Example 1: Sort Files by Type

This is the most common use case. It organizes all files in a folder into subdirectories like Images, Documents, Videos, etc.

from sortium.sorter import Sorter

# The folder you want to clean up
source_directory = "./my_messy_downloads_folder"

# Create a Sorter instance
sorter = Sorter()

# Run the sort!
print(f"Sorting files in {source_directory} by type...")
sorter.sort_by_type(source_directory)
print("Done!")

Example 2: Sort Files to a Different Destination

Organize files from a source folder and move the categorized results to a completely different location.

from sortium.sorter import Sorter

source_dir = "./my_source_files"
destination_dir = "./organized_archive"

sorter = Sorter()

# Files from source_dir will be moved to categorized folders inside destination_dir
sorter.sort_by_type(source_dir, dest_folder_path=destination_dir)

Example 3: Advanced Sorting with Regex

Recursively scan a directory and sort files based on custom patterns. This is great for organizing project files, logs, or datasets.

from sortium.sorter import Sorter

project_folder = "./my_data_science_project"
sorted_output = "./sorted_project_files"

# Define categories and their corresponding regex patterns
regex_map = {
    "Datasets": r".*\.csv$",
    "Notebooks": r".*\.ipynb$",
    "Python_Code": r".*\.py$",
    "Final_Reports": r"final_report_.*\.pdf$"
}

sorter = Sorter()
sorter.sort_by_regex(project_folder, regex_map, sorted_output)

Running Tests

To run the full test suite and generate a coverage report, first install the development dependencies:

pip install pytest pytest-cov

Then, from the project's root directory, run:

pytest --cov=sortium

For more details on the test structure, see the Test Suite README.


Documentation

This project uses Sphinx for documentation.
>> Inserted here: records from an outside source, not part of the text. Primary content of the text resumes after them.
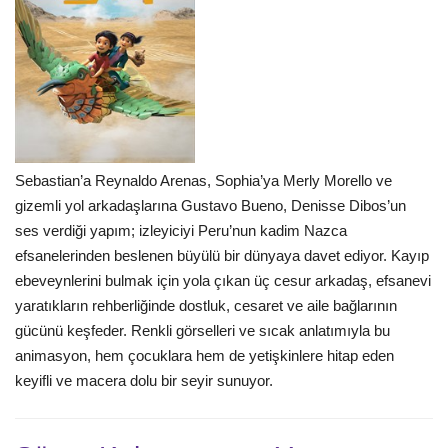
Sebastian’a Reynaldo Arenas, Sophia’ya Merly Morello ve
gizemli yol arkadaşlarına Gustavo Bueno, Denisse Dibos’un
ses verdiği yapım; izleyiciyi Peru’nun kadim Nazca
efsanelerinden beslenen büyülü bir dünyaya davet ediyor. Kayıp
ebeveynlerini bulmak için yola çıkan üç cesur arkadaş, efsanevi
yaratıkların rehberliğinde dostluk, cesaret ve aile bağlarının
gücünü keşfeder. Renkli görselleri ve sıcak anlatımıyla bu
animasyon, hem çocuklara hem de yetişkinlere hitap eden
keyifli ve macera dolu bir seyir sunuyor.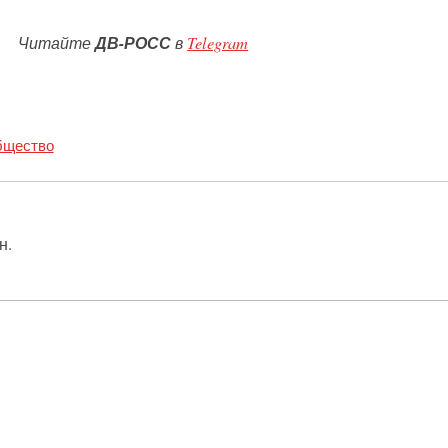
Читайте
ДВ-РОСС
в
Telegram
щество
н.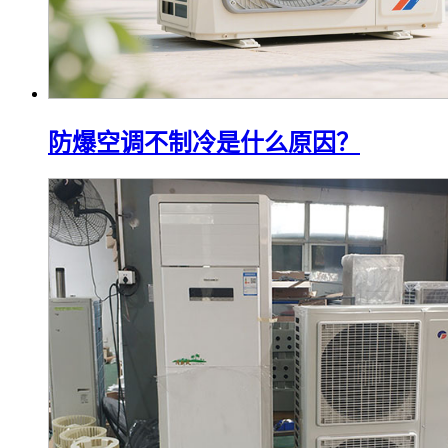
防爆空调不制冷是什么原因？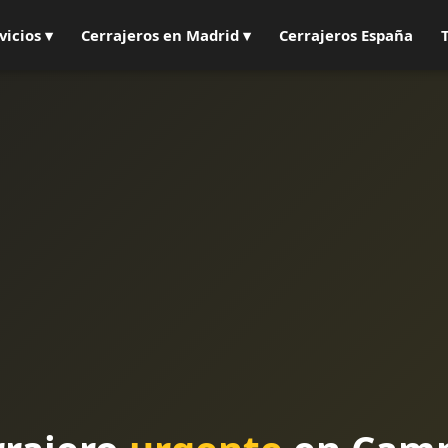
vicios ▾
Cerrajeros en Madrid ▾
Cerrajeros España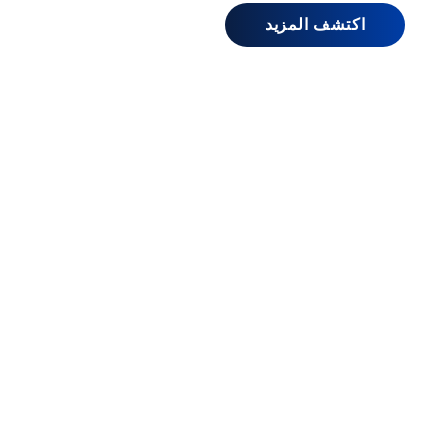
اكتشف المزيد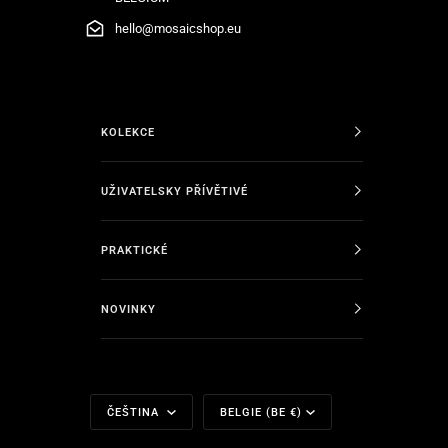
hello@mosaicshop.eu
KOLEKCE
UŽIVATELSKY PŘÍVĚTIVÉ
PRAKTICKÉ
NOVINKY
Jazyk
Měna
ČEŠTINA
BELGIE (BE €)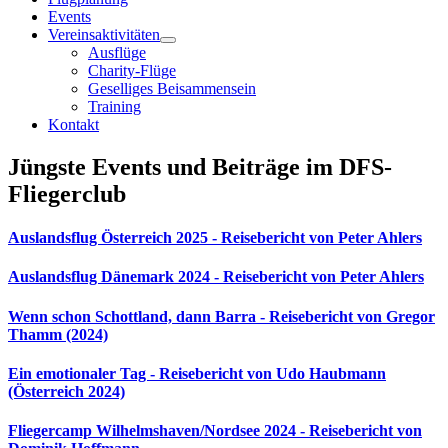
Events
Vereinsaktivitäten
Ausflüge
Charity-Flüge
Geselliges Beisammensein
Training
Kontakt
Jüngste Events und Beiträge im DFS-
Fliegerclub
Auslandsflug Österreich 2025 - Reisebericht von Peter Ahlers
Auslandsflug Dänemark 2024 - Reisebericht von Peter Ahlers
Wenn schon Schottland, dann Barra - Reisebericht von Gregor
Thamm (2024)
Ein emotionaler Tag - Reisebericht von Udo Haubmann
(Österreich 2024)
Fliegercamp Wilhelmshaven/Nordsee 2024 - Reisebericht von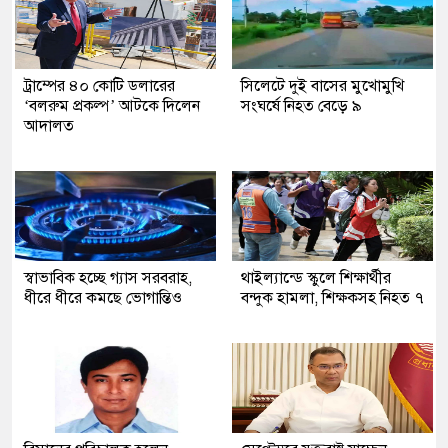
ট্রাম্পের ৪০ কোটি ডলারের
সিলেটে দুই বাসের মুখোমুখি
‘বলরুম প্রকল্প’ আটকে দিলেন
সংঘর্ষে নিহত বেড়ে ৯
আদালত
স্বাভাবিক হচ্ছে গ্যাস সরবরাহ,
থাইল্যান্ডে স্কুলে শিক্ষার্থীর
ধীরে ধীরে কমছে ভোগান্তিও
বন্দুক হামলা, শিক্ষকসহ নিহত ৭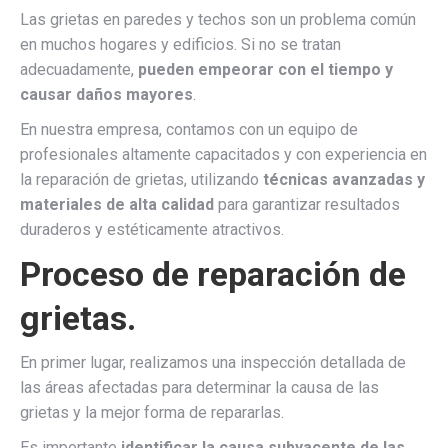
Las grietas en paredes y techos son un problema común
en muchos hogares y edificios. Si no se tratan
adecuadamente,
pueden empeorar con el tiempo y
causar daños mayores
.
En nuestra empresa, contamos con un equipo de
profesionales altamente capacitados y con experiencia en
la reparación de grietas, utilizando
técnicas avanzadas y
materiales de alta calidad
para garantizar resultados
duraderos y estéticamente atractivos.
Proceso de reparación de
grietas.
En primer lugar, realizamos una inspección detallada de
las áreas afectadas para determinar la causa de las
grietas y la mejor forma de repararlas.
Es importante
identificar la causa subyacente de las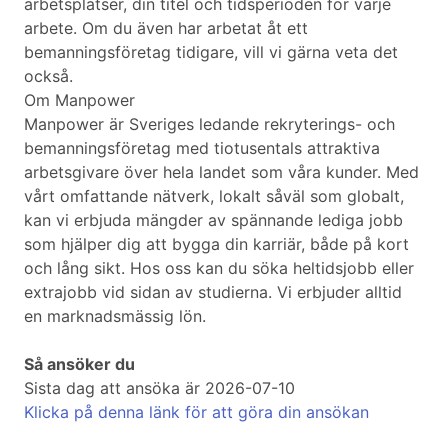
arbetsplatser, din titel och tidsperioden för varje
arbete. Om du även har arbetat åt ett
bemanningsföretag tidigare, vill vi gärna veta det
också.
Om Manpower
Manpower är Sveriges ledande rekryterings- och
bemanningsföretag med tiotusentals attraktiva
arbetsgivare över hela landet som våra kunder. Med
vårt omfattande nätverk, lokalt såväl som globalt,
kan vi erbjuda mängder av spännande lediga jobb
som hjälper dig att bygga din karriär, både på kort
och lång sikt. Hos oss kan du söka heltidsjobb eller
extrajobb vid sidan av studierna. Vi erbjuder alltid
en marknadsmässig lön.
Så ansöker du
Sista dag att ansöka är 2026-07-10
Klicka på denna länk för att göra din ansökan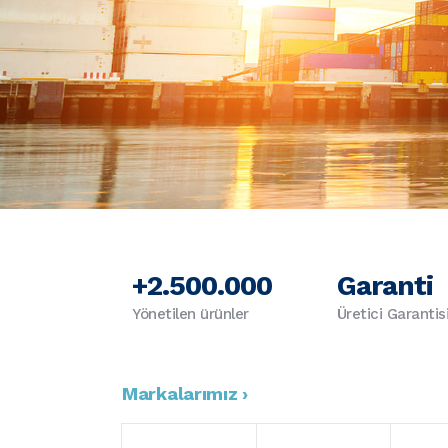
+2.500.000
Garanti
Yönetilen ürünler
Üretici Garantis
Markalarımız ›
  • Online Documentation: View Documentation

  • To build the documentation locally:

    # Navigate to the docs directory
    cd docs
    # Install documentation requirements
    pip install -r requirements.txt
    # Build the HTML pages
    make html
    

    View the generated files at docs/_build/html/index.html.


Contributing

Contributions are welcome! Please follow these steps to contribute:

  1. Fork the repository.
  2. Create a new branch for your feature or fix (feature/my-feature or fix/my-fix).
  3. Write tests that cover your changes.
  4. Commit your changes using clear, conventional messages.
  5. Open a pull request with a detailed description of your work.

Please follow the Conventional Commits specification. Ensure all code is linted and tested before submitting.


Author

Sarthak Goyal


License

This project is licensed under the GNU General Public License v3.0.

Project details


Download files

Download the file for your platform. If you're not sure which to choose, learn more about installing packages.

Source Distribution

sortium-1.7.0.tar.gz (25.1 kB view details)

Uploaded Source

Built Distribution

If you're not sure about the file name format, learn more about wheel file names.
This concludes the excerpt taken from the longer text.